Yesterday, I could have run a marathon (or at least jogged to the mailbox) thanks to this week’s Tuesdays with Dorie challenge: marshmallows. Marshmallows cut with cookie cutters. Marshmallows sliced into classic squares. Marshmallows melted into Rice Krispie Treats. Marshmallows bobbing in hot chocolate. My veins were coursing with sugar, corn syrup, and potato starch. I broke a sweat.

Am I some sort of marshmallow fiend? No. Those chewy, powdery little knobs that bookend my grocery’s baking section have never had much appeal.

But homemade marshmallows … the taste is similar, but the texture is so very different. When you stir them into hot chocolate, they don’t resist the spoon, all jet-puffed and stubborn. You can taste them in every sip.

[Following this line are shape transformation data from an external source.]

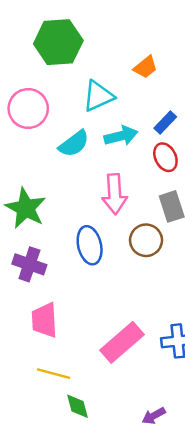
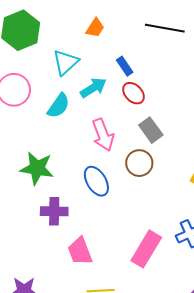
blue rectangle: (165, 123) -> (125, 66), turned -60

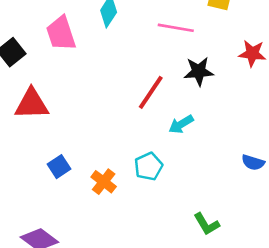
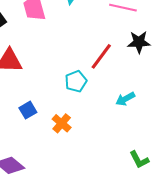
cyan arrow: (181, 124) -> (125, 99), moved
cyan pentagon: (148, 166) -> (76, 81), moved

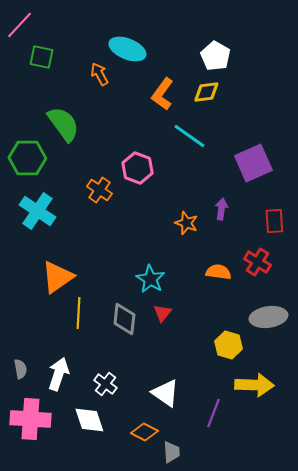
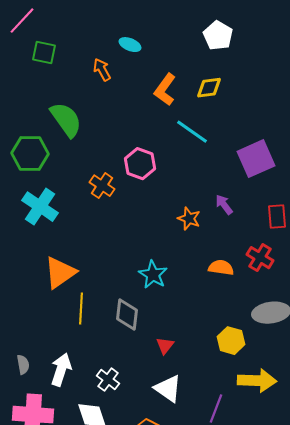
cyan ellipse: (127, 49) -> (130, 45), size x0.6
white pentagon: (215, 56) -> (218, 36), moved
purple arrow: (221, 209) -> (224, 205), turned -45
red triangle: (162, 313) -> (165, 346), moved

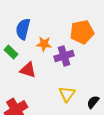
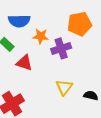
blue semicircle: (23, 29) -> (19, 21), turned -105
black semicircle: (93, 102) -> (91, 96), turned 64

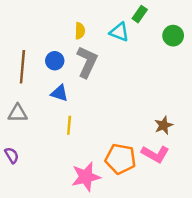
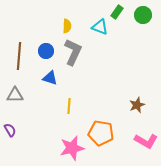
green circle: (173, 36) -> (143, 15), moved
yellow line: (69, 125) -> (69, 106), moved
pink L-shape: (155, 154) -> (146, 141), moved

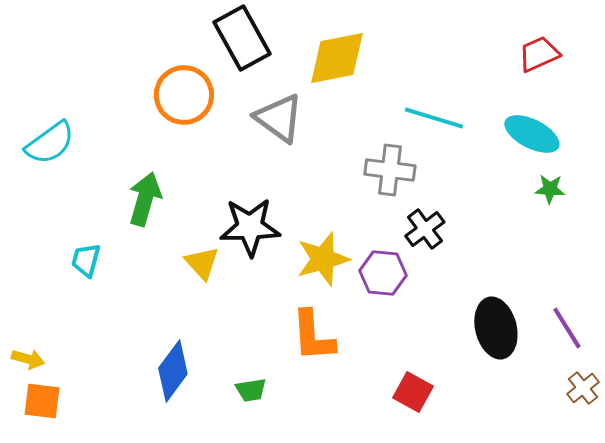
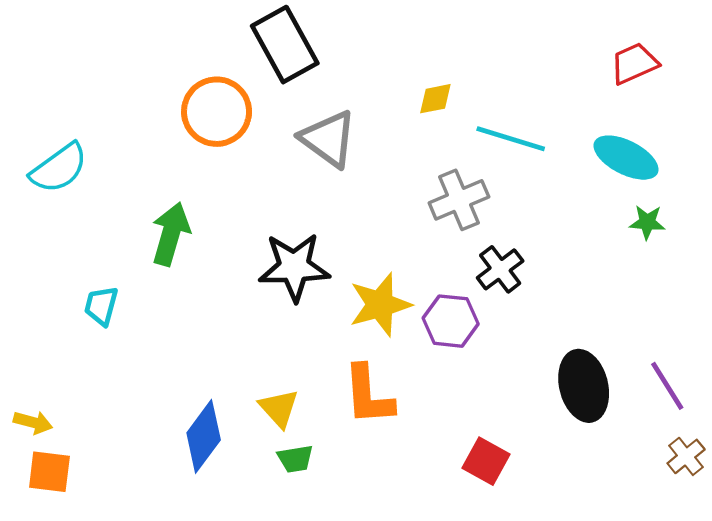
yellow diamond: (337, 58) -> (435, 99), moved, size x0.5
gray cross: (390, 170) -> (459, 200), turned -30
yellow triangle: (202, 263) -> (279, 408), moved

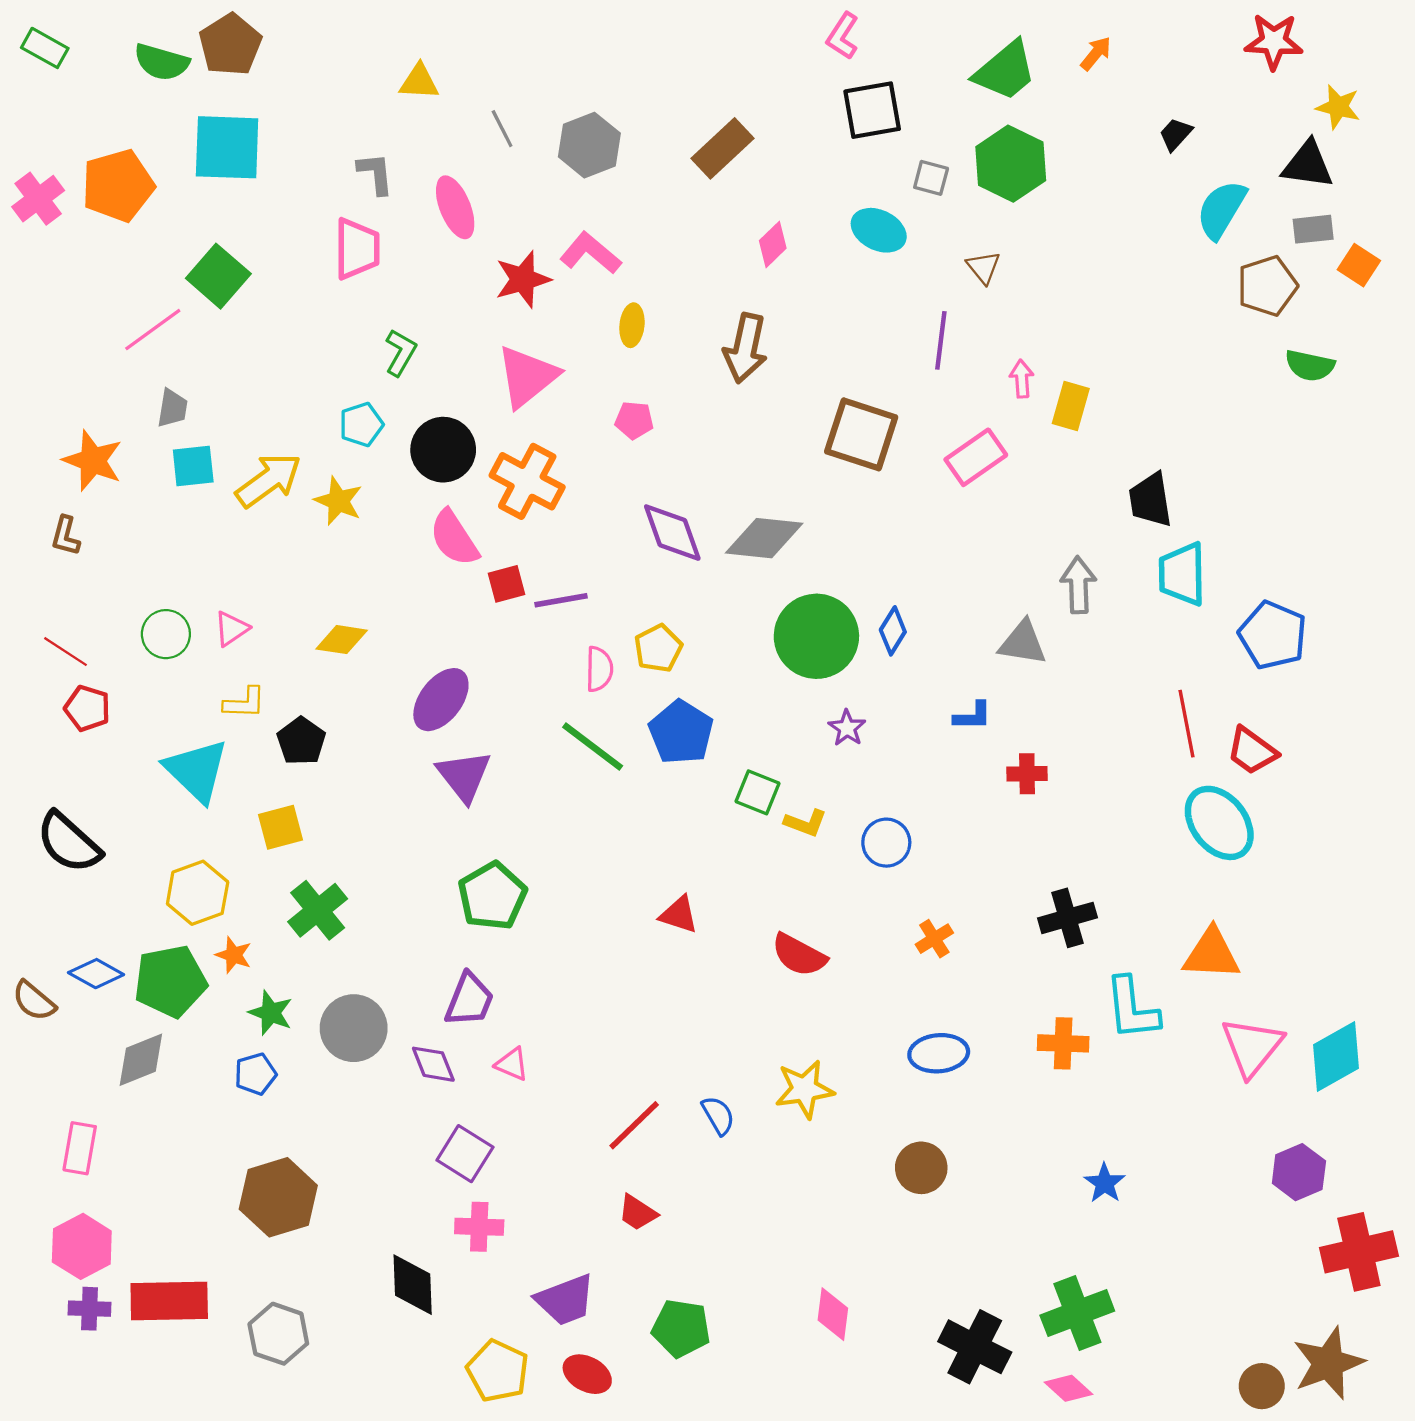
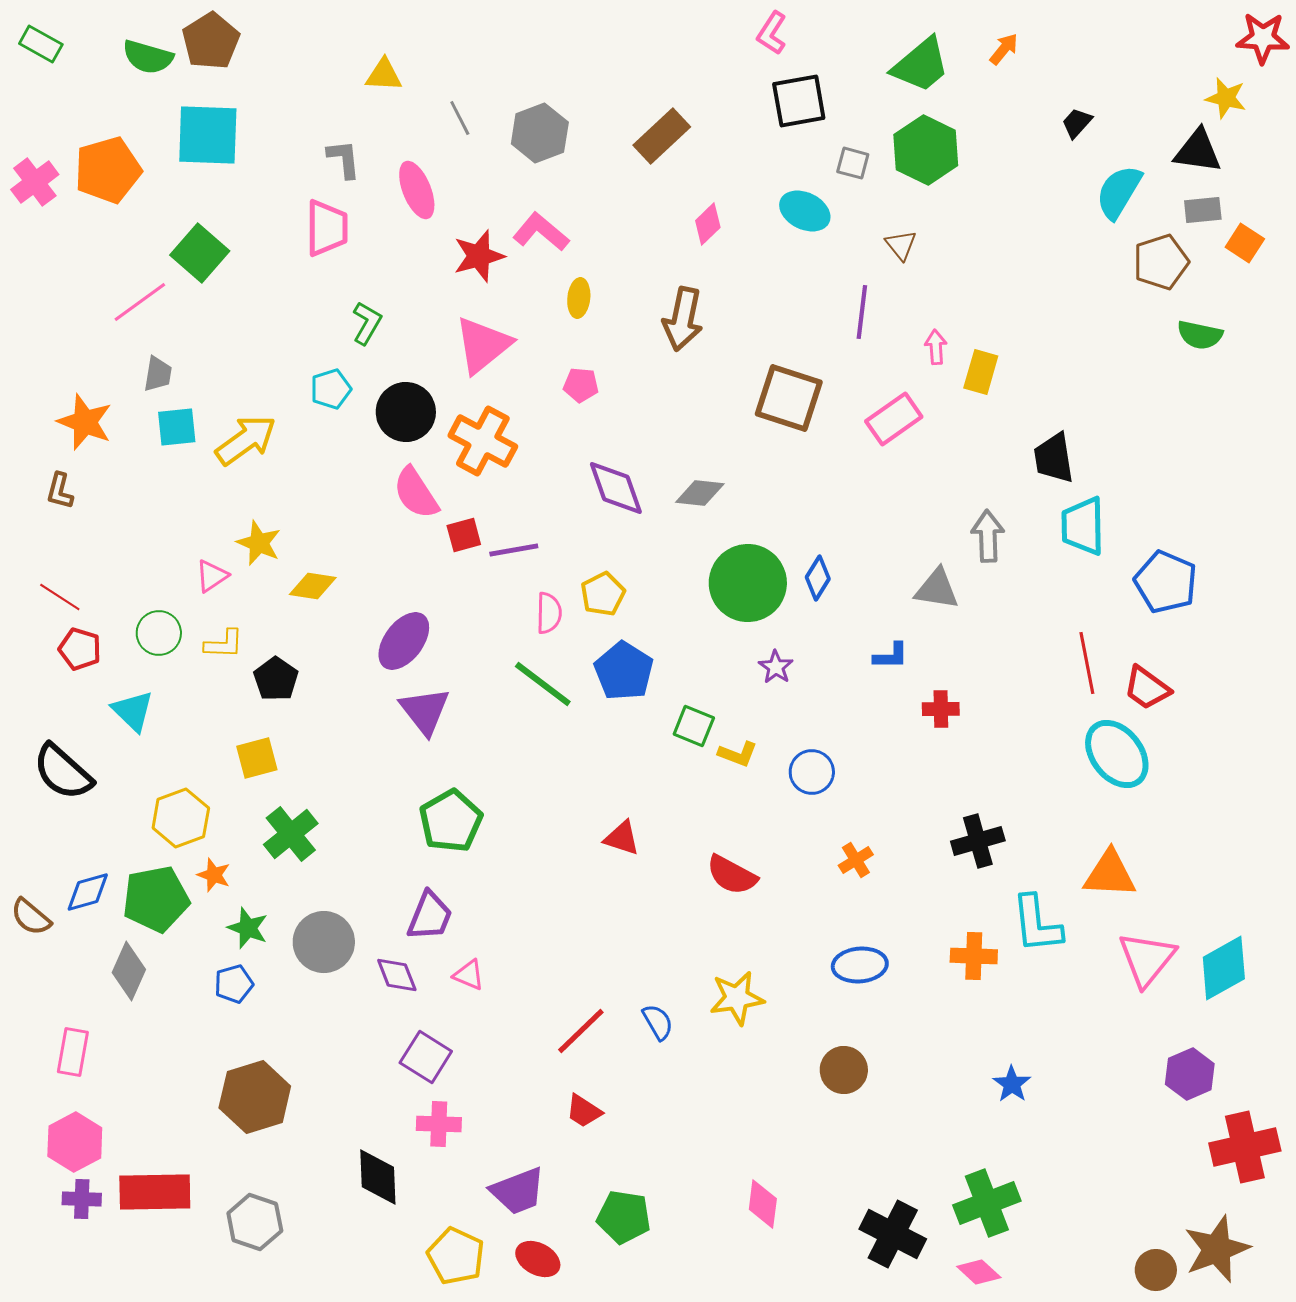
red star: (1274, 41) -> (1263, 38), moved
yellow star: (338, 501) -> (259, 543), moved
gray diamond: (764, 538) -> (700, 493), size x0.7
green circle: (166, 634) -> (159, 633), moved
cyan triangle: (196, 771) -> (133, 711), moved, size x0.7
blue diamond: (96, 974) -> (88, 892), turned -45
gray diamond: (141, 1060) -> (129, 971), turned -44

And homemade marshmallows have style. Even though they stay soft, they can maintain the clean lines of a cookie cutter, so you can cut them into any shape–hearts, snowflakes, stars. I used a flying pig cookie cutter, but the pig was too big for the cup and unfortunately had to be … halved. There’s a reason I didn’t include that photo. Did you need the visual of a pig’s head (or tail) bobbing around in my mug of hot chocolate? I didn’t think so.

Obviously, I’m not old enough to handle so much sugar in the house. That’s why I’ve bagged the rest of the marshmallows. They’re on the way to my nephews.